Jeddah, Asharq Al-Awsat – In recent years the Saudi press has grown accustomed to pursuing official government spokespersons by various ways and means, incurring many hardships in order to obtain a response to their inquiries. It is therefore not surprising that many official spokespersons are committed to utilizing the tactic of “evasive silence” when responding to any questions put to them by the press, whilst also relying on bureaucratic red-tape in this regard.
Such criticisms continue to surround these “silent” official spokespersons today, to the point that some media figures and journalists have begun to actively seek out officials in order to express their displeasure and pass on complaints against their spokespersons, in an attempt to force these official spokespersons to issue statements and respond to press inquiries. In addition to this, the continuation of this state of affairs means that journalists believe that the appointment of an official spokesperson is akin to a “do not approach” warning sign around an official, namely that all inquiries must be made through this official spokesperson.
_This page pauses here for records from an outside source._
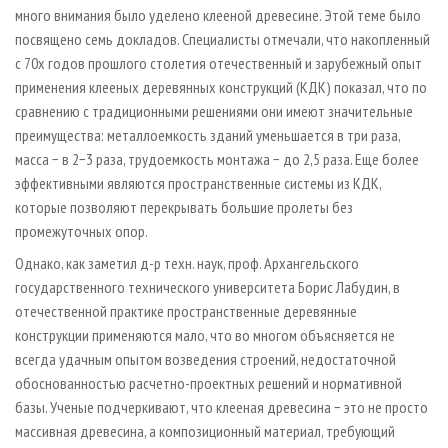
много внимания было уделено клееной древесине. Этой теме было
посвящено семь докладов. Специалисты отмечали, что накопленный
с 70­х годов прошлого столетия отечественный и зарубежный опыт
применения клееных деревянных конструкций (КДК) показал, что по
сравнению с традиционными решениями они имеют значительные
преимущества: металлоемкость зданий уменьшается в три раза,
масса − в 2−3 раза, трудоемкость монтажа − до 2,5 раза. Еще более
эффективными являются пространственные системы из КДК,
которые позволяют перекрывать большие пролеты без
промежуточных опор.
Однако, как заметил д-р техн. наук, проф. Архангельского
государственного технического университета Борис Лабудин, в
отечественной практике пространственные деревянные
конструкции применяются мало, что во многом объясняется не
всегда удачным опытом возведения строений, недостаточной
обоснованностью расчетно-проектных решений и нормативной
базы. Ученые подчеркивают, что клееная древесина − это не просто
массивная древесина, а композиционный материал, требующий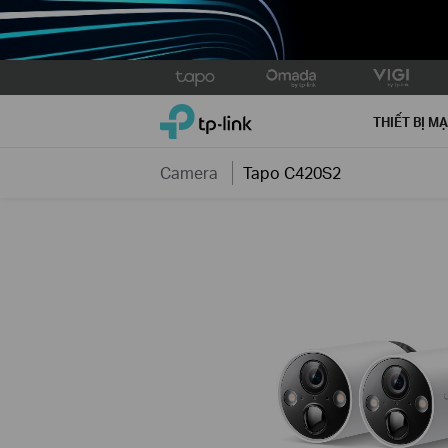
Click
to
TP-Link, Reliably Smart
skip
THIẾT BỊ M
the
navigation
Camera
Tapo C420S2
bar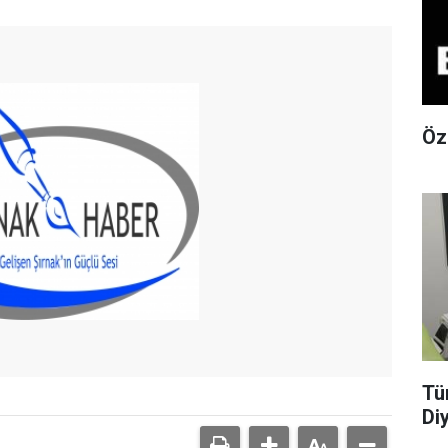
Öz
Tü
Di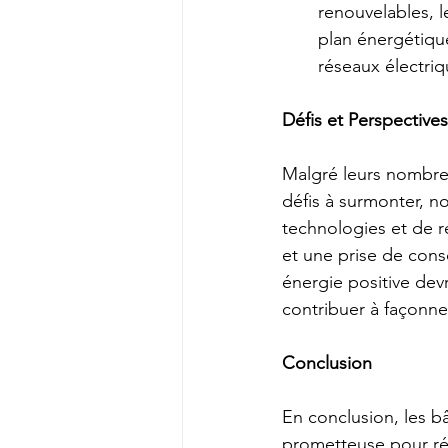
renouvelables, l
plan énergétique
réseaux électriq
Défis et Perspectives
Malgré leurs nombreu
défis à surmonter, n
technologies et de r
et une prise de consc
énergie positive dev
contribuer à façonne
Conclusion
En conclusion, les b
prometteuse pour répo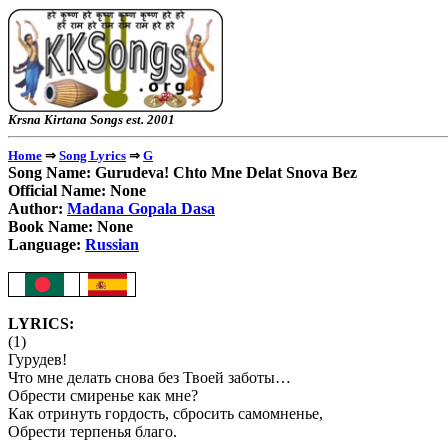
Krsna Kirtana Songs e
⇒
⇒
Home
Song Lyrics
G
Song Name: Gurudeva! Chto Mne Delat Snova Bez
Official Name: None
Author:
Madana Gopala Dasa
Book Name: None
Language:
Russian
LYRICS:
(1)
Гурудев!
Что мне делать снова без Твоей заботы…
Обрести смиренье как мне?
Как отринуть гордость, сбросить самомненье,
Обрести терпенья благо.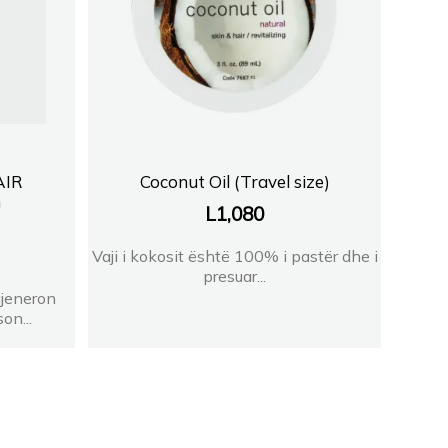
AIR
Coconut Oil (Travel size)
G
L
1,080
Vaji i kokosit është 100% i pastër dhe i
presuar...
gjeneron
on...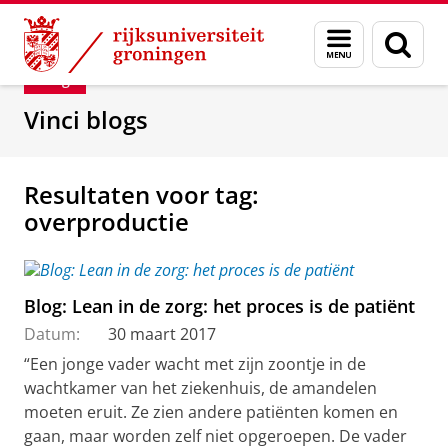
Skip
Skip
Department of Innovation Management & Str
Menu
Zoek
to
to
en
Content
Navigation
Blog
zoeken
Vinci blogs
Resultaten voor tag:
overproductie
Blog: Lean in de zorg: het proces is de patiënt
Datum:
30 maart 2017
“Een jonge vader wacht met zijn zoontje in de
wachtkamer van het ziekenhuis, de amandelen
moeten eruit. Ze zien andere patiënten komen en
gaan, maar worden zelf niet opgeroepen. De vader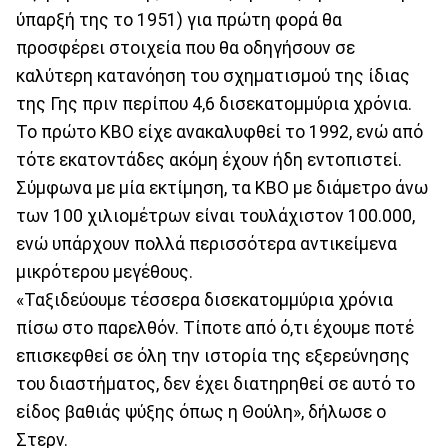
ύπαρξή της το 1951) για πρώτη φορά θα
προσφέρει στοιχεία που θα οδηγήσουν σε
καλύτερη κατανόηση του σχηματισμού της ίδιας
της Γης πριν περίπου 4,6 δισεκατομμύρια χρόνια.
Το πρώτο ΚΒΟ είχε ανακαλυφθεί το 1992, ενώ από
τότε εκατοντάδες ακόμη έχουν ήδη εντοπιστεί.
Σύμφωνα με μία εκτίμηση, τα ΚΒΟ με διάμετρο άνω
των 100 χιλιομέτρων είναι τουλάχιστον 100.000,
ενώ υπάρχουν πολλά περισσότερα αντικείμενα
μικρότερου μεγέθους.
«Ταξιδεύουμε τέσσερα δισεκατομμύρια χρόνια
πίσω στο παρελθόν. Τίποτε από ό,τι έχουμε ποτέ
επισκεφθεί σε όλη την ιστορία της εξερεύνησης
του διαστήματος, δεν έχει διατηρηθεί σε αυτό το
είδος βαθιάς ψύξης όπως η Θούλη», δήλωσε ο
Στερν.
Editor-in-Chief of Saudi Arabia’s “Al-Madina” newspaper, Dr. Fahd Aal Aqran informed Asharq Al-Awsat that official spokespersons can be split into two camps, those who are very active, and those who play a negative role.
In a telephone interview with Asharq Al-Awsat, Dr. Aqran said “for example, the Saudi Ministry of Interior and Ministry of Justice have been very successful because the official spokespersons there respond to the media and provides accurate and correct information to the press, particularly as the absence of information is the primary reason for newspapers and the media being embarrassed.”
He added that some governmental apparatus – whether ministries or subsidiary bureaus – include media centers who play a negative role, providing information to the press very late. He said that these media centers deal with the press in a “traditional” manner and that journalists’ must exert great effort in order to obtain any information from them.
Dr. Aqran also informed Asharq Al-Awsat that some official spokespersons complain that they do not possess the information that they should and so are therefore unable to brief the press. He stressed that it is critically importance to find senior spokespersons – who enjoy more authority – and who are therefore able to talk quickly with the press.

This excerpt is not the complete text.